Em decúbito dorsal pode virar-se de um lado para o outro e, às vezes, atingir o decúbito ventral. Já leva os pés à boca. Em decúbito ventral, a cabeça ergue-se bem até 90º. Começa o deslocamento de peso para um dos lados, a fim de liberar um dos braços. Estabilidade incipiente do tronco. Quando erguido pelas axilas, há maior flexibilidade no joelho [14].



Reflexos e Reações: Preensão Plantar, Cutâneo Plantar em Extensão, Landau e inicia-se a Reação de Equilíbrio[10].



Sexto Mês



Se a criança se senta, pode-se tirar as mãos por curtos períodos. Ela joga-se, então, para adiante, tendo um controle de peso insuficiente. Quando colocada em pé, apresenta boa simetria da postura, mas não se mantém independentemente [15].



Já pode falar algumas palavrinhas como papai e mamãe [15].



Reflexos e Reações:Preensão Plantar, Cutâneo Plantar em Extensão (dependendo da criança pode se extinguir nesse mês, mas em algumas perdura até 1 ano), Landau e Reações de Retificação da Cabeça sobre o Corpo, Endireitamento do Corpo sobre o Corpo, Postural de Fixação e de Proteção[10].



Sétimo Mês



Não permanece mais em decúbito dorsal, virando-se para um dos lados. Em decúbito ventral, às vezes tenta ficar de gato. Sentada, apresenta bom equilíbrio quando se inclina para frente. Quando segurada pelas axilas, tenta equilibrar-se, mas oscila [16].



A criança agarra objetos e tenta estabilizar-se neste sentido. Objetos menores e maiores são agarrados, quase sempre com a palma da mão. Já existe boa coordenação dos músculos oculares, boa coordenação olho-mão, já acompanha em todos os planos [16].



Já come biscoitos que lhe são dados, bebe em xícara que alguém segura para ela e come com colher [16].



Reflexos e Reações: Landau[10].





Oitavo Mês



Da posição ventral, pode, fletindo-se, passar para a posição de gato. Sentada, já se apóia com rotação muito boa para adiante e lateralmente. Apoiando-se, já consegue ficar em pé [17].

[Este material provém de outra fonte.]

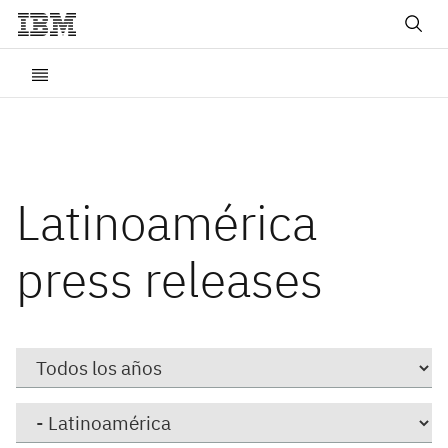
Latinoamérica
press releases
Year
Category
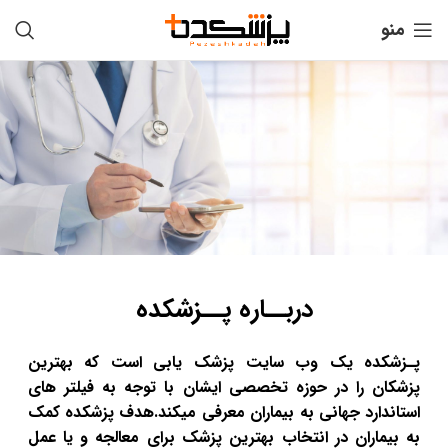
منو
دربــاره پــزشکده
پـزشکده یک وب سایت پزشک یابی است که بهترین
پزشکان را در حوزه تخصصی ایشان با توجه به فیلتر های
استاندارد جهانی به بیماران معرفی میکند.هدف پزشکده کمک
به بیماران در انتخاب بهترین پزشک برای معالجه و یا عمل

A criança tornou-se muito mais estável e chega à posição ereta embora ainda sem segurança. Assim, do ponto de vista mental, há uma melhor situação e pode, a partir daí, descobrir melhor o seu meio. Movimentos continuados, modificações na posição e tentativas constantes de alcançar alguma coisa no espaço determinam o desenvolvimento [17].





Nono Mês



Quase nunca assume a posição dorsal e ventral. Senta-se estavelmente e, quando perde o equilíbrio, reage com contramovimento do corpo. Fica em pé com maior estabilidade e, quando segurada, apresenta bom equilíbrio. Sentada ou em pé apóia-se sobre os quatro membros, locomovendo-se com maior rapidez [18].



Nessa idade, o brinquedo bem agarrado já pode ser atirado. Pega objetos pequenos com o polegar e o indicador (pinça) [18].





Décimo Mês



Atinge o sentar sem apoio independentemente, com bastante equilíbrio. Também já fica em pé sozinha segurando em objetos. Passa da posição em pé para sentada e sentada para em pé [19].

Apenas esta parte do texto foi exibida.